• **Exercise goal**
Instruction for the entries below: return the part that opens with the line containing "まぐっち」さんのＢＯＸドームを予約。朝、2時ちょっと前に自宅を" and closes with the line containing "Christian Poell, Projektleiter", exactly, and no pictures.

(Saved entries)
___

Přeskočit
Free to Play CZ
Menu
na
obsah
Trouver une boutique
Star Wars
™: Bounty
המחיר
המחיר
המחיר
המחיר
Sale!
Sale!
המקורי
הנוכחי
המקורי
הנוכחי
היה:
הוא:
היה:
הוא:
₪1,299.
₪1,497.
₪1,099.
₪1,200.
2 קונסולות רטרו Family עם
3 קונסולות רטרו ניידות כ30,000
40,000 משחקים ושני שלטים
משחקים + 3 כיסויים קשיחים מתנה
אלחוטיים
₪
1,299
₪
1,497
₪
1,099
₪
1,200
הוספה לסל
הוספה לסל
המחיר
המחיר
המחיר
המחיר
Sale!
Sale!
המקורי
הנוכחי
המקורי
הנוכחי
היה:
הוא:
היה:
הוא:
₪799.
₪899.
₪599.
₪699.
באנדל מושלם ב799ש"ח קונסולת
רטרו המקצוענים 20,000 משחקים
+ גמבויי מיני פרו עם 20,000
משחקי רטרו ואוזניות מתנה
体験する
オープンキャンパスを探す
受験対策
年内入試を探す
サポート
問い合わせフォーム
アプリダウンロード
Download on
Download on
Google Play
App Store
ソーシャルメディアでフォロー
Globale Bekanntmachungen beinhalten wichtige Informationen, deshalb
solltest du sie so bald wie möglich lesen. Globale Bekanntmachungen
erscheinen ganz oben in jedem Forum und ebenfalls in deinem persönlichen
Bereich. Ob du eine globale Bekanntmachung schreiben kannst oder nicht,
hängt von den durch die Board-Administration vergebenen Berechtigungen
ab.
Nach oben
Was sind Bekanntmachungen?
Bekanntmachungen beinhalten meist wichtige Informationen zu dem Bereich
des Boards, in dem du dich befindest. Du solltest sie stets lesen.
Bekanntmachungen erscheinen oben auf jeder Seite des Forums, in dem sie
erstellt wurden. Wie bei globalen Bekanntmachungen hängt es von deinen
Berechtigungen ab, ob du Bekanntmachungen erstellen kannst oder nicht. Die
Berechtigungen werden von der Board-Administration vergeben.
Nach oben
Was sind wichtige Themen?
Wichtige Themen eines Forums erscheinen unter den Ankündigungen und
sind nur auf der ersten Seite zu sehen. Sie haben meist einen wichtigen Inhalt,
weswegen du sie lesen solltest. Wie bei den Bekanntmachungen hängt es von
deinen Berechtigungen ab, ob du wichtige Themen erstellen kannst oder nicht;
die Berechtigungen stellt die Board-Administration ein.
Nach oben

___

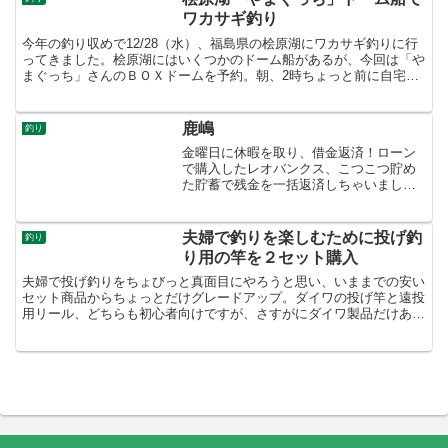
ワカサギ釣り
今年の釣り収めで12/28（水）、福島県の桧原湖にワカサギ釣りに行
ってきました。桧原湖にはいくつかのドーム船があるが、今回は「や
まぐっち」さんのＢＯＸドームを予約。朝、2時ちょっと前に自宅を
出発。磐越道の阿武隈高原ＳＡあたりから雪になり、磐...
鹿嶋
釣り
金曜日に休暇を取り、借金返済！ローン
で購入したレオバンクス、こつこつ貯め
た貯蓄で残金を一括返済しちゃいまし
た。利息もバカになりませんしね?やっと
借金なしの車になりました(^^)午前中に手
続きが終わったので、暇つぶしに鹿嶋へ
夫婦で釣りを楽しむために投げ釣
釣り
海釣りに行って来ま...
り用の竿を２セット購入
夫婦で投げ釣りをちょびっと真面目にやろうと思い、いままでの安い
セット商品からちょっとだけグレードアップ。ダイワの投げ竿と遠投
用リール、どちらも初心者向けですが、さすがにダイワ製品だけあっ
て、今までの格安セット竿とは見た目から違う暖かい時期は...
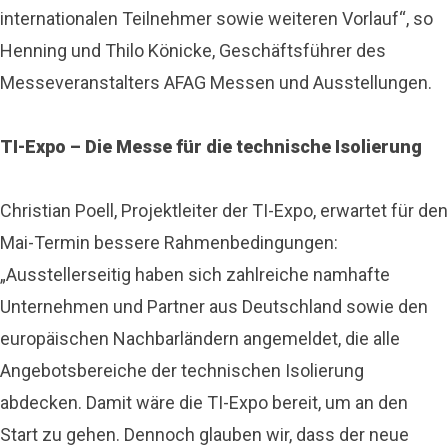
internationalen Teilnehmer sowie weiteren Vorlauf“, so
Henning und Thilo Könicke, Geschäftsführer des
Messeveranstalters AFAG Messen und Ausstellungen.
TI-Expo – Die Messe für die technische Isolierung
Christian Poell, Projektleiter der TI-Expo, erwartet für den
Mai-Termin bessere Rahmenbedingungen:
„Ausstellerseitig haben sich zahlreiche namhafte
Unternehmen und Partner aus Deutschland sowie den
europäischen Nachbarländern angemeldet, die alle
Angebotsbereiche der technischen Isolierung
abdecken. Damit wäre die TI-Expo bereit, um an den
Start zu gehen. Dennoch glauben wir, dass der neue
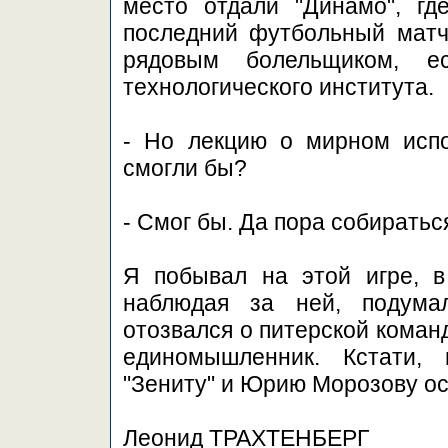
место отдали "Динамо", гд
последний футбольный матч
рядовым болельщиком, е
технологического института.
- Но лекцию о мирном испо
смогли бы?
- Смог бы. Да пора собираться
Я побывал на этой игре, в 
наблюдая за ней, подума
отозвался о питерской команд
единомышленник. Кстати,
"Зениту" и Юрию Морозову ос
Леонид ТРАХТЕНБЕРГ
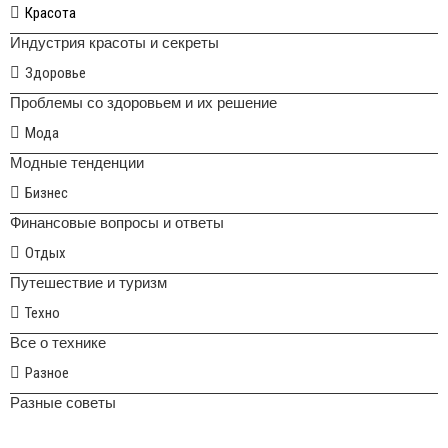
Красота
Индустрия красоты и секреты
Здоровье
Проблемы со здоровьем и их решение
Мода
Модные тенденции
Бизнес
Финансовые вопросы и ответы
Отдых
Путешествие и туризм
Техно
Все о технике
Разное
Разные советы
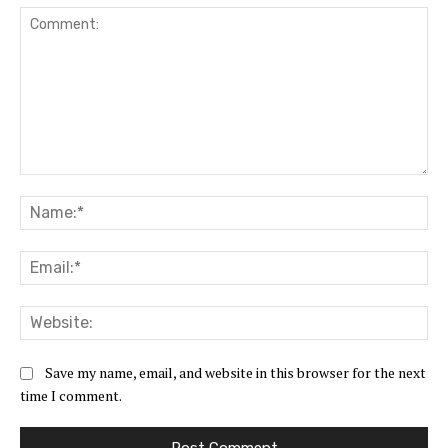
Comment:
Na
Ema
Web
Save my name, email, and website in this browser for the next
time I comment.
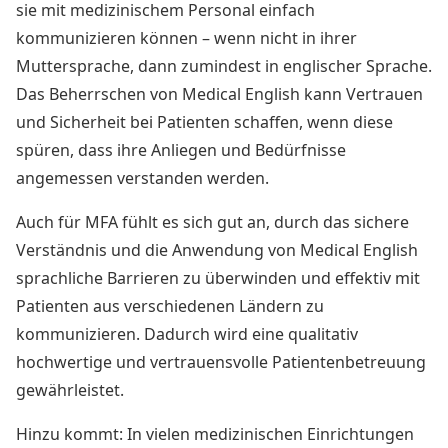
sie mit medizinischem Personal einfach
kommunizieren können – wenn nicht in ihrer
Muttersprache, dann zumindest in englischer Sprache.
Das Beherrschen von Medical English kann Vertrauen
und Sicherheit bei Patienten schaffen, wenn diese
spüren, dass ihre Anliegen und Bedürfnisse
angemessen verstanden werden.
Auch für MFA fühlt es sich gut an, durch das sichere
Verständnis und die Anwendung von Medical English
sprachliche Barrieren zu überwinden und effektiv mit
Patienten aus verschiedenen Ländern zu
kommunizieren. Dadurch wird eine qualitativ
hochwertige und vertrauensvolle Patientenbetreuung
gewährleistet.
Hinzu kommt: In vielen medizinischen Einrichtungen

___

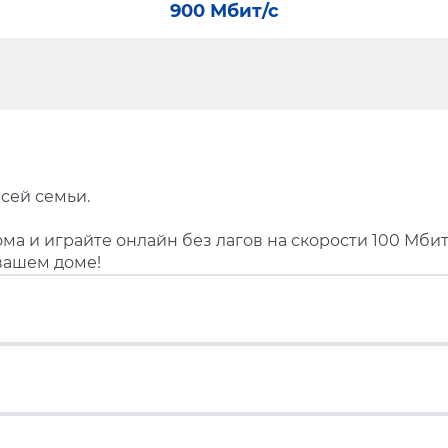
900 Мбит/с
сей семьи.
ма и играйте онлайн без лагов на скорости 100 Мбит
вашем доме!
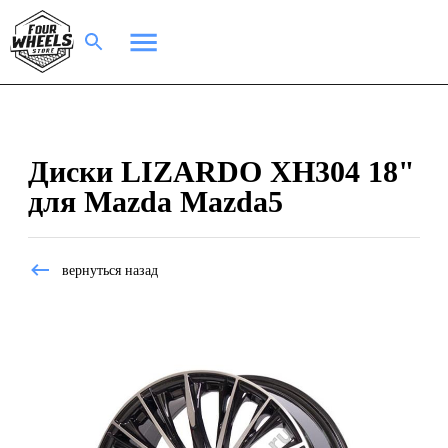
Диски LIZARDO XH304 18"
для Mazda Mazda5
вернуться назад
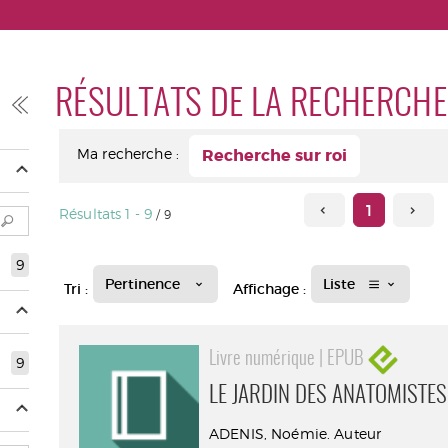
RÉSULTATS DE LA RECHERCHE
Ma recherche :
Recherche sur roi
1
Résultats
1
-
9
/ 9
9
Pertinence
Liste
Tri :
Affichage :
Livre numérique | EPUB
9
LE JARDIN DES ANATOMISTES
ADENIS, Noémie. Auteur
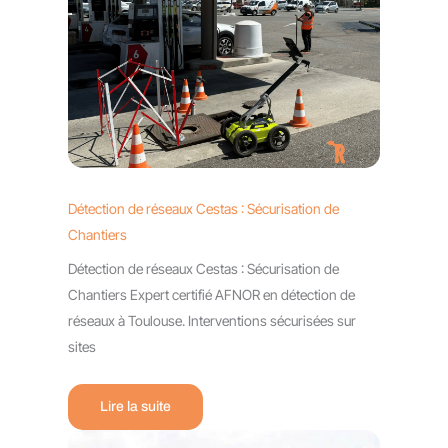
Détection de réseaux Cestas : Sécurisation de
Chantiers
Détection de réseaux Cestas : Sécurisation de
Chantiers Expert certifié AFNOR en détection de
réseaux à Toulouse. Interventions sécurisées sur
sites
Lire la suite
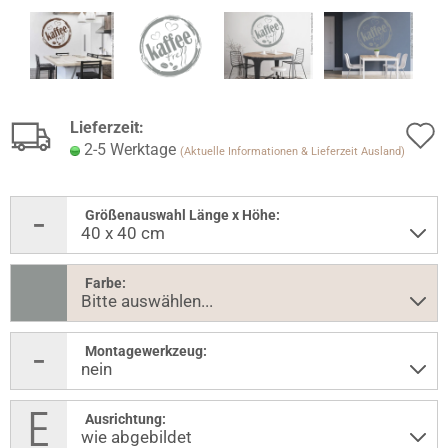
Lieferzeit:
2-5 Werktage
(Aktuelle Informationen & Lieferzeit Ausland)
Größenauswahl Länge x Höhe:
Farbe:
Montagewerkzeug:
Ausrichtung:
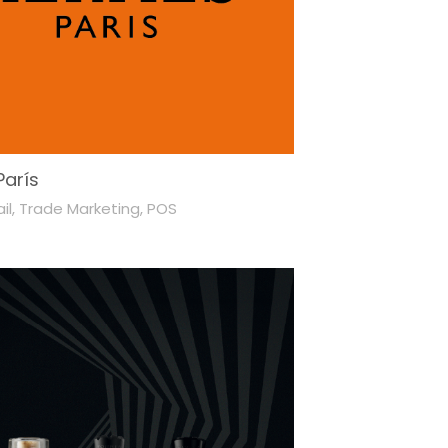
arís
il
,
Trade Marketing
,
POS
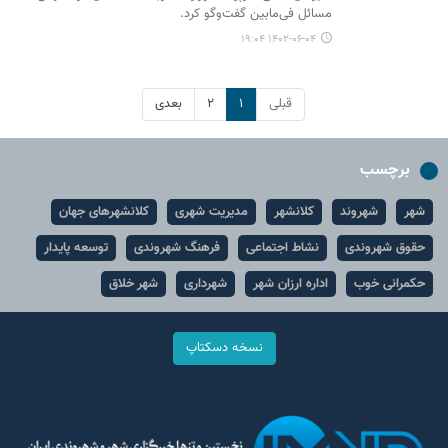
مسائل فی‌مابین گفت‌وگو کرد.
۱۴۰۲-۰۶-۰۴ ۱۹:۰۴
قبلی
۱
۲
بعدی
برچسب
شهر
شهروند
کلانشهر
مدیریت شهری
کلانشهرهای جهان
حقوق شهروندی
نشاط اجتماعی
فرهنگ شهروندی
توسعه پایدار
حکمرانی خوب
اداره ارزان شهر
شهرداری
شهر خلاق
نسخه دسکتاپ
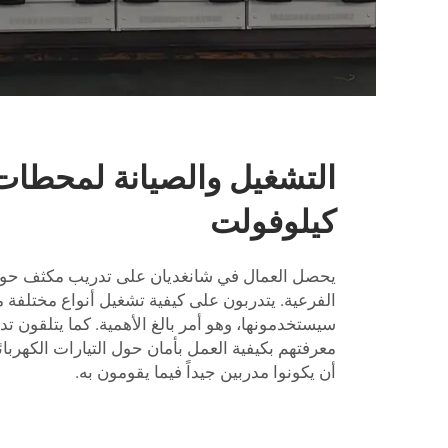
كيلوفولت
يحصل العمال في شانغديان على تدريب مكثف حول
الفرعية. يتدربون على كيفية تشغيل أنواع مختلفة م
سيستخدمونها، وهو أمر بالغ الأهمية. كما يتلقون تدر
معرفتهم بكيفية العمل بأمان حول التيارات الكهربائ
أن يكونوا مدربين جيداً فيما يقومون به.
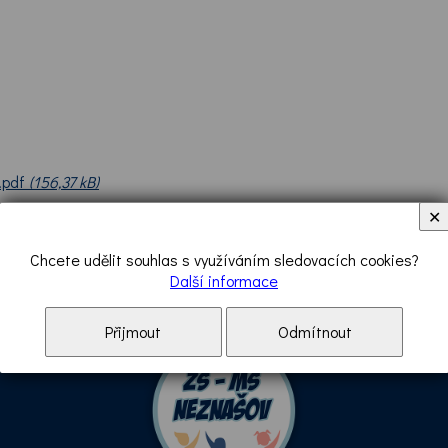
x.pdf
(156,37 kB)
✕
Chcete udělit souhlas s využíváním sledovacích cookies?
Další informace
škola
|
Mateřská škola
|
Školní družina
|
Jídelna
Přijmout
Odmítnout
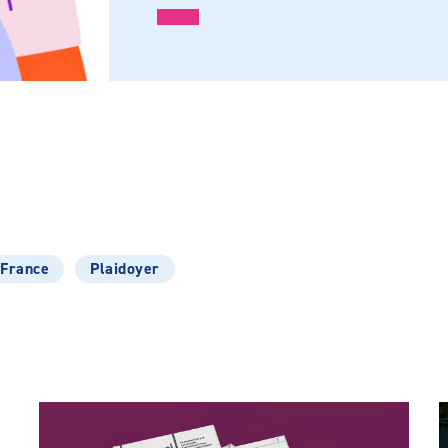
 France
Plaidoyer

___

• **Answer below**
まぐっち」さんのＢＯＸドームを予約。朝、2時ちょっと前に自宅を
出発。磐越道の阿武隈高原ＳＡあたりから雪になり、磐...
鹿嶋
釣り
金曜日に休暇を取り、借金返済！ローン
で購入したレオバンクス、こつこつ貯め
た貯蓄で残金を一括返済しちゃいまし
た。利息もバカになりませんしね?やっと
借金なしの車になりました(^^)午前中に手
続きが終わったので、暇つぶしに鹿嶋へ
夫婦で釣りを楽しむために投げ釣
釣り
海釣りに行って来ま...
り用の竿を２セット購入
夫婦で投げ釣りをちょびっと真面目にやろうと思い、いままでの安い
セット商品からちょっとだけグレードアップ。ダイワの投げ竿と遠投
用リール、どちらも初心者向けですが、さすがにダイワ製品だけあっ
て、今までの格安セット竿とは見た目から違う暖かい時期は...
internationalen Teilnehmer sowie weiteren Vorlauf“, so
Henning und Thilo Könicke, Geschäftsführer des
Messeveranstalters AFAG Messen und Ausstellungen.
TI-Expo – Die Messe für die technische Isolierung
Christian Poell, Projektleiter der TI-Expo, erwartet für den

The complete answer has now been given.